Suggest to replace rL221429 with the fix described in D6321.

The bug in SimplifyDemandedBits (using DemandedMask instead of the single-use guarded NewMask) should be fixed regardless of the specific X86 blend optimization. Once it's applied, handling multi-uses in the X86 specific code is not needed for correctness.

While 221429 offers a way to perform the optimization even under multiple uses the current implementation would not get a chance to do so due to the multi-use guard (also note that test3 on vselect-avx.ll actually benefits from not performing the optimization as the sext-in-reg is removed altogether if left untouched). Perhaps this approach is worth generalizing to other multi-use cases?

Diff Detail

Repository
rL LLVM

Event Timeline

gilr updated this revision to Diff 18081.Jan 13 2015, 6:33 AM
gilr retitled this revision from to Revert 221429 and fix bug in TargetLowering::SimplifyDemandedBits.
gilr updated this object.
gilr edited the test plan for this revision. (Show Details)
gilr added a reviewer: qcolombet.
gilr added subscribers: Unknown Object (MLST), mkuper.
qcolombet edited edge metadata.Jan 14 2015, 1:47 PM

Hi Gil,

How does this impact the performances on the whole test suite + externals?

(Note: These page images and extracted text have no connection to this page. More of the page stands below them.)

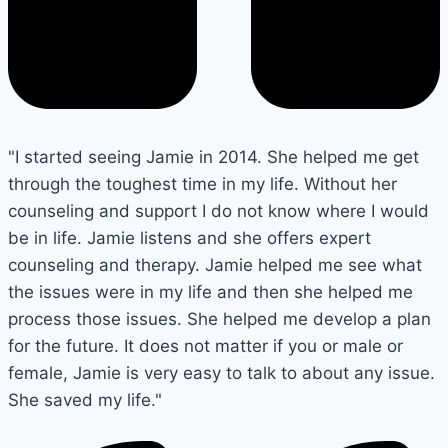
"I started seeing Jamie in 2014. She helped me get
through the toughest time in my life. Without her
counseling and support I do not know where I would
be in life. Jamie listens and she offers expert
counseling and therapy. Jamie helped me see what
the issues were in my life and then she helped me
process those issues. She helped me develop a plan
for the future. It does not matter if you or male or
female, Jamie is very easy to talk to about any issue.
She saved my life."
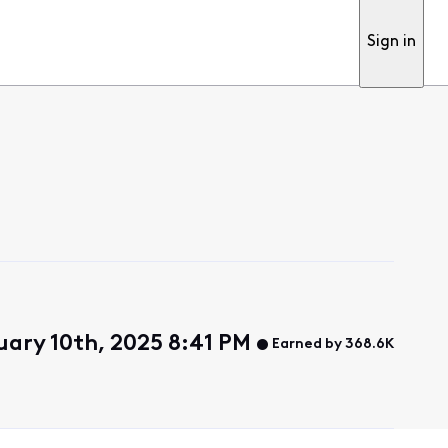
Sign in
uary 10th, 2025 8:41 PM
Earned by 368.6K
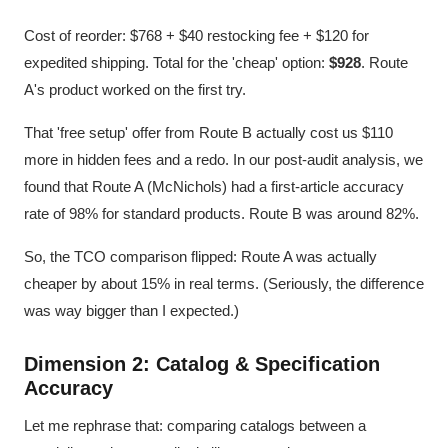
Cost of reorder: $768 + $40 restocking fee + $120 for
expedited shipping. Total for the 'cheap' option:
$928
. Route
A's product worked on the first try.
That 'free setup' offer from Route B actually cost us $110
more in hidden fees and a redo. In our post-audit analysis, we
found that Route A (McNichols) had a first-article accuracy
rate of 98% for standard products. Route B was around 82%.
So, the TCO comparison flipped: Route A was actually
cheaper by about 15% in real terms. (Seriously, the difference
was way bigger than I expected.)
Dimension 2: Catalog & Specification
Accuracy
Let me rephrase that: comparing catalogs between a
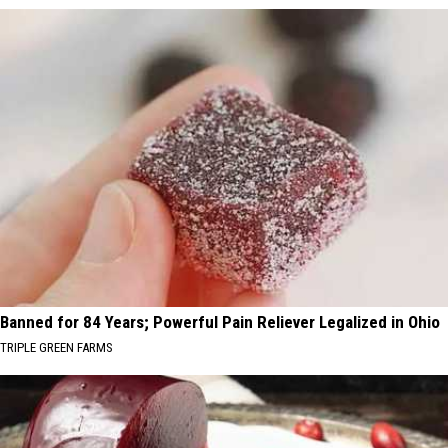
Banned for 84 Years; Powerful Pain Reliever Legalized in Ohio
TRIPLE GREEN FARMS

Indeed, when I did r221429, handling the multiple uses like you do in the proposal here, lead to bad regressions. That said, what I tried at that time was slightly different so it may not be the case here.
Anyway, we need to ascertain that.

Let me know if you do not have access to externals, I may be able to run some benchmarks on your behalf.

Thanks,
-Quentin

gilr added a comment.Jan 27 2015, 12:01 AM

Hi Quentin,

I ran lnt w/ spec2006 and didn't witness any related performance degradations. However if you could also run it (for more coverage if you have other externals, and to double-check me) that would be great.

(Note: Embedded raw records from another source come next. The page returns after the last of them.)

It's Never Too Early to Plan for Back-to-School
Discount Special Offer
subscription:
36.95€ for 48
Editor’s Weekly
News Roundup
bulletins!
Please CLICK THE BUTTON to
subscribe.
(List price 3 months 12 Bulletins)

One thing I did notice is that this specific sext-in-reg may be optimized away if left alone: DAGCombiner checks whether the value was already sign extended and drops it (this actually happens in vselect-avx.ll). This suggests that at least on some conditions this X86 optimization is redundant all together, but this requires thorough checking beyond this bug fix.

Thanks,
Gil

Hi Gil,

Thanks for checking.
I will try to give a try later this week.

One question though!

First, some context.
I can see what kind of bug your patch fixes but I am not convinced that we should remove the SHRUNK_BLEND node. This node prevents optimization on VSELECT (either generic or target specific) to take place later on. This is required because the boolean feeding the related node does not match anymore the expected layout of x86 generic boolean and if those optimizations happens, we may generate wrong code.

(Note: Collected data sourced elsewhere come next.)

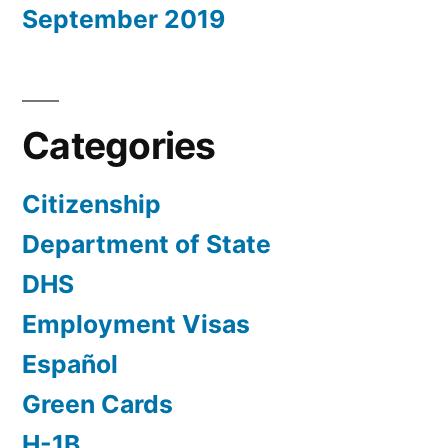
September 2019
Categories
Citizenship
Department of State
DHS
Employment Visas
Español
Green Cards
H-1B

Please clarify how your patch addresses that.

Thanks,
-Quentin

gilr added a comment.Jan 29 2015, 6:09 AM

Hi Quentin,

Ahh, right, removing the SHRUNK_BLEND node would re-invalidate the booleaness property of the VBLEND condition.
I'll prepare a new patch which keeps the SHRUNK_BLEND node and only fixes the DemandedMask bug (to protect other callers to SimplifyDemandedBits). I'll also look into narrowing this optimization to skip cases where the sext-in-reg could provably be removed on account of all bits already being set.

Thanks,
Gil

Hi Gil,

When do you think you will update the patch?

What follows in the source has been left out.